Monday, Feb. 02, 1953
Mamie's Week
When the parade finally passed and the cheers faded away, the new President took his lady by the arm and walked, beaming, up the portico steps and into the White House. For gnarled old John Mays, the doorman who bowed them in, it was an old story: Mamie Eisenhower was the ninth First Lady he had served. For Mamie it was the start of the most exacting, exciting job in a busy career.
There wasn't time that first night for Mamie to unpack or even to look around her new home. There wasn't even time for a family dinner. Mamie ate her dinner from a tray, alone in her bedroom. Three hours later she emerged, resplendent in her pink inaugural gown, ready to continue the fatiguing rounds. She exercised an immemorial wifely prerogative, held up the family's departure for the twin balls for 15 minutes while she completed her toilette. Finally, at 2 a.m.. after a grueling, 18-hour day, Mamie and Ike got into the same beds which Harry and Bess Truman had slept in the night before.

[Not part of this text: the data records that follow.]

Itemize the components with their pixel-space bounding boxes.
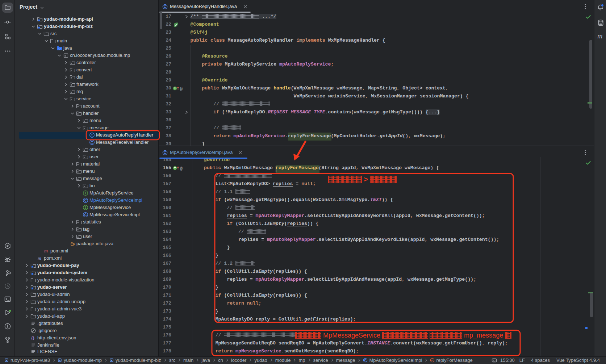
svg-text:@: @ xyxy=(180,166,183,171)
svg-text:m: m xyxy=(44,248,48,254)
svg-text:{}: {} xyxy=(31,336,34,340)
svg-text:m: m xyxy=(431,359,433,362)
svg-text:@: @ xyxy=(180,87,183,91)
svg-text:m: m xyxy=(38,255,41,261)
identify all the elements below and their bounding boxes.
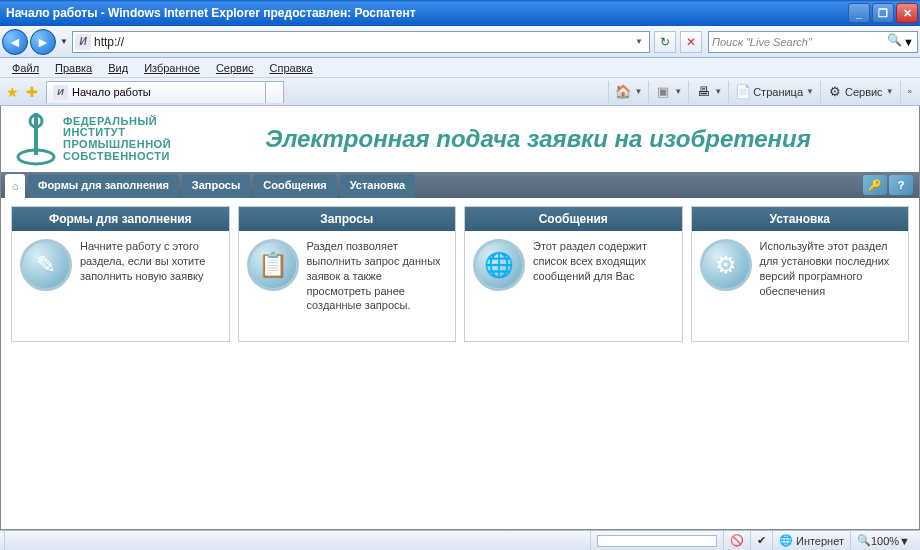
nav-history-dropdown[interactable]: ▼ [58, 37, 70, 46]
page-title: Электронная подача заявки на изобретения [171, 125, 905, 153]
globe-icon: 🌐 [779, 534, 793, 547]
status-progress [590, 531, 723, 550]
card-requests[interactable]: Запросы 📋 Раздел позволяет выполнить зап… [238, 206, 457, 342]
status-popup-blocker-icon[interactable]: 🚫 [723, 531, 750, 550]
tools-menu-button[interactable]: ⚙Сервис▼ [820, 81, 900, 103]
site-logo: ФЕДЕРАЛЬНЫЙ ИНСТИТУТ ПРОМЫШЛЕННОЙ СОБСТВ… [15, 111, 171, 167]
card-forms-title: Формы для заполнения [12, 207, 229, 231]
page-viewport: ФЕДЕРАЛЬНЫЙ ИНСТИТУТ ПРОМЫШЛЕННОЙ СОБСТВ… [0, 106, 920, 530]
card-setup[interactable]: Установка ⚙ Используйте этот раздел для … [691, 206, 910, 342]
help-button[interactable]: » [900, 81, 918, 103]
globe-icon: 🌐 [473, 239, 525, 291]
favorites-star-icon[interactable]: ★ [2, 82, 22, 102]
cards-row: Формы для заполнения ✎ Начните работу с … [1, 198, 919, 350]
window-title: Начало работы - Windows Internet Explore… [6, 6, 846, 20]
nav-tab-setup[interactable]: Установка [340, 174, 416, 198]
browser-tab[interactable]: И Начало работы [46, 81, 266, 103]
maximize-button[interactable]: ❐ [872, 3, 894, 23]
stop-button[interactable]: ✕ [680, 31, 702, 53]
menu-view[interactable]: Вид [100, 60, 136, 76]
site-header: ФЕДЕРАЛЬНЫЙ ИНСТИТУТ ПРОМЫШЛЕННОЙ СОБСТВ… [1, 106, 919, 172]
rss-icon: ▣ [655, 84, 671, 100]
forward-button[interactable]: ► [30, 29, 56, 55]
gear-icon: ⚙ [700, 239, 752, 291]
card-setup-text: Используйте этот раздел для установки по… [760, 239, 901, 333]
window-titlebar: Начало работы - Windows Internet Explore… [0, 0, 920, 26]
tab-favicon: И [53, 85, 68, 100]
page-scroll[interactable]: ФЕДЕРАЛЬНЫЙ ИНСТИТУТ ПРОМЫШЛЕННОЙ СОБСТВ… [1, 106, 919, 529]
card-messages[interactable]: Сообщения 🌐 Этот раздел содержит список … [464, 206, 683, 342]
tab-title: Начало работы [72, 86, 151, 98]
gear-icon: ⚙ [827, 84, 843, 100]
status-zoom[interactable]: 🔍 100% ▼ [850, 531, 916, 550]
card-forms-text: Начните работу с этого раздела, если вы … [80, 239, 221, 333]
logo-mark-icon [15, 111, 57, 167]
card-messages-text: Этот раздел содержит список всех входящи… [533, 239, 674, 333]
menu-edit[interactable]: Правка [47, 60, 100, 76]
add-favorite-icon[interactable]: ✚ [22, 82, 42, 102]
nav-tab-messages[interactable]: Сообщения [253, 174, 336, 198]
card-requests-title: Запросы [239, 207, 456, 231]
card-forms[interactable]: Формы для заполнения ✎ Начните работу с … [11, 206, 230, 342]
search-dropdown[interactable]: ▼ [903, 36, 914, 48]
nav-toolbar: ◄ ► ▼ И http:// ▼ ↻ ✕ Поиск "Live Search… [0, 26, 920, 58]
page-favicon: И [75, 34, 91, 50]
menu-help[interactable]: Справка [262, 60, 321, 76]
page-menu-button[interactable]: 📄Страница▼ [728, 81, 820, 103]
status-zone: 🌐 Интернет [772, 531, 850, 550]
new-tab-button[interactable] [266, 81, 284, 103]
key-icon-button[interactable]: 🔑 [863, 175, 887, 195]
menu-favorites[interactable]: Избранное [136, 60, 208, 76]
feeds-button[interactable]: ▣▼ [648, 81, 688, 103]
nav-home-icon[interactable]: ⌂ [5, 174, 25, 198]
back-button[interactable]: ◄ [2, 29, 28, 55]
edit-icon: ✎ [20, 239, 72, 291]
url-text[interactable]: http:// [94, 35, 631, 49]
nav-tab-forms[interactable]: Формы для заполнения [28, 174, 179, 198]
search-button[interactable]: 🔍 [885, 33, 903, 51]
status-bar: 🚫 ✔ 🌐 Интернет 🔍 100% ▼ [0, 530, 920, 550]
refresh-button[interactable]: ↻ [654, 31, 676, 53]
address-dropdown[interactable]: ▼ [631, 37, 647, 46]
menu-tools[interactable]: Сервис [208, 60, 262, 76]
document-icon: 📋 [247, 239, 299, 291]
menu-file[interactable]: Файл [4, 60, 47, 76]
page-icon: 📄 [735, 84, 751, 100]
menu-bar: Файл Правка Вид Избранное Сервис Справка [0, 58, 920, 78]
printer-icon: 🖶 [695, 84, 711, 100]
print-button[interactable]: 🖶▼ [688, 81, 728, 103]
nav-tab-requests[interactable]: Запросы [182, 174, 250, 198]
card-setup-title: Установка [692, 207, 909, 231]
search-placeholder: Поиск "Live Search" [712, 36, 885, 48]
home-icon: 🏠 [615, 84, 631, 100]
command-bar: ★ ✚ И Начало работы 🏠▼ ▣▼ 🖶▼ 📄Страница▼ … [0, 78, 920, 106]
card-requests-text: Раздел позволяет выполнить запрос данных… [307, 239, 448, 333]
card-messages-title: Сообщения [465, 207, 682, 231]
search-box[interactable]: Поиск "Live Search" 🔍 ▼ [708, 31, 918, 53]
help-icon-button[interactable]: ? [889, 175, 913, 195]
site-nav: ⌂ Формы для заполнения Запросы Сообщения… [1, 172, 919, 198]
address-bar[interactable]: И http:// ▼ [72, 31, 650, 53]
logo-text: ФЕДЕРАЛЬНЫЙ ИНСТИТУТ ПРОМЫШЛЕННОЙ СОБСТВ… [63, 116, 171, 162]
home-button[interactable]: 🏠▼ [608, 81, 648, 103]
close-button[interactable]: ✕ [896, 3, 918, 23]
minimize-button[interactable]: _ [848, 3, 870, 23]
status-text [4, 531, 590, 550]
status-phishing-icon[interactable]: ✔ [750, 531, 772, 550]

Next morning, like any seasoned Army wife, Mamie was up with the sparrows, took her usual sparrowlike breakfast (a cup of Sanka, a piece of toast) in bed. Because of a cold (she had been sniffling for a month, ventured outdoors for the first time since Christmas when she left New York for the inauguration), the First Lady relaxed upstairs all morning, read mail, conferred briefly over menus and household matters with Major-Domo Howell Crim, had a quiet chat with John and Barbara Eisenhower.
Mamie skipped lunch, as she often does, begged off when the first callers, Colorado's Palomino Mounted Patrol and Denver's Junior Police Band, turned up. In the afternoon, feeling better, she stood in the Red Room and graciously greeted a group of 281 prominent Republican ladies. Later she slipped into the East Room for the swearing-in of the Cabinet.
Next day the pace began to quicken. There were chores to do, decisions to make. For one thing, Mamie had to supervise the unpacking of two vanloads of Eisenhower belongings. There were 25 suitcases and eight plastic garment bags to sort out and hang up--and Mamie discovered that her own closet space was woefully inadequate. Temporarily, she hung her frocks on rolling racks from the downstairs checkrooms. (Bess Truman got around the difficulty by keeping much of her wardrobe on the third floor.)
The family servants (ex-Sergeant John Moaney, Ike's longtime orderly, his wife Delores, who will preside over the upstairs kitchen, and Rose Woods, Mamie's personal maid) had to be squared away. Then there was the question of the press. The First Lady quickly decided on a compromise between the Eleanor Roosevelt system of weekly press conferences and the Bess Truman system of none. Mamie would hold nonpolitical conferences whenever she had anything to say.
Mamie Eisenhower, who has kept house in everything from a two-room flat to a French chateau, was undaunted by her new job. After the first few hectic days, the White House was running with the quiet precision of a watchmaker's convention at a Swiss inn. Mamie, already busy with the endless receiving line, had the situation well in hand. Most Washington observers were agreed that if anyone could make the White House a home, Mamie could, and Mamie would.